Vet Tech Certification
After completing a degree program and internship, you may need to be certified or credentialed as a vet tech. The rules for certs vary by state. Many states require their vet techs to take a credentialing exam. A common credentialing exam is the Veterinary Technician National Examination (VTNE). This exam takes four hours to complete. It covers 200 multiple choice questions. These questions cover the following areas of knowledge:
- Radiography and ultrasound
- Animal nursing
- Surgical prep and assisting
To prepare, students could purchase a practice exam from the American Association of Veterinary State Boards. Before taking the exam, always consult your state’s vet tech credentialing rules. Upon passing the vet tech exam, you may receive your credentials as a vet tech. This makes it possible to start applying for work in the field and pursuing your career.
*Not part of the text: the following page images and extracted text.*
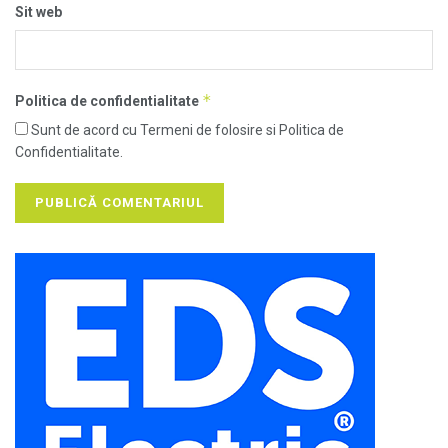
Sit web
*
Politica de confidentialitate
Sunt de acord cu Termeni de folosire si Politica de
Confidentialitate.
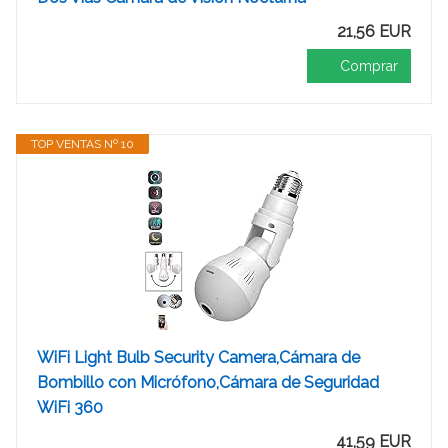
21,56 EUR
Comprar
TOP VENTAS Nº 10
WiFi Light Bulb Security Camera,Cámara de
Bombillo con Micrófono,Cámara de Seguridad
WiFi 360
41,59 EUR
A vet tech is similar to a few other roles. They vary based on income and job responsibilities. Comparing the differences could help you make a career choice for your needs.
Vet Assistant Vs. Vet Tech
A veterinary assistant is an individual who collaborates with a veterinarian but typically possesses less formal education in the field. They may acquire a certification in veterinary assisting or acquire their skills through on-the-job training. Due to their lack of formal training, these individuals usually do not engage in direct animal care. Their main responsibilities revolve around clerical and maintenance tasks, although they may assist in restraining animals during procedures.
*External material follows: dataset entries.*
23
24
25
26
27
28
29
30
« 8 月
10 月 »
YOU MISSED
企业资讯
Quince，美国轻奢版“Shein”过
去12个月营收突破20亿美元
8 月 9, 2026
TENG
Vet assistants are often responsible for managing schedules and collecting payments. They may also handle tasks such as feeding and exercising animals, preparing and maintaining equipment, as well as ensuring the cleanliness of the veterinary office. Both vet assistants and vet techs are subject to state regulations, and the American Veterinary Medical Association provides a state-by-state comparison chart illustrating the specific duties each role can perform.
According to the BLS, the median annual salary for vet assistants amounts to $29,780. Similarly, to vet techs, those working in educational institutions, including college campuses, tend to earn the highest median annual wages. Furthermore, the field of vet assisting is expected to experience growth, with a projected 16% increase by 2031.
Veterinary Technologist Vs. Vet Technician
“Vet tech” typically refers to the role of a vet technician. A vet technologist is a different role, but with a similar name so they are sometimes confused. Vet techs typically have a two-year associate degree. Vet technologists typically have a four-year bachelor’s degree. The credentials are similar, and technologists may not have a specific credential depending on the state. It is the additional education that sets them apart.
Vet techs and vet technologists may perform similar duties. The additional education of the technologist may open the door to pursuing roles with a higher potential salary or leadership positions. It may also provide the perfect foundation for a career in a lab setting instead of a vet’s office. The BLS indicates that technologists earn $36,850 as the median annual wage in 2021.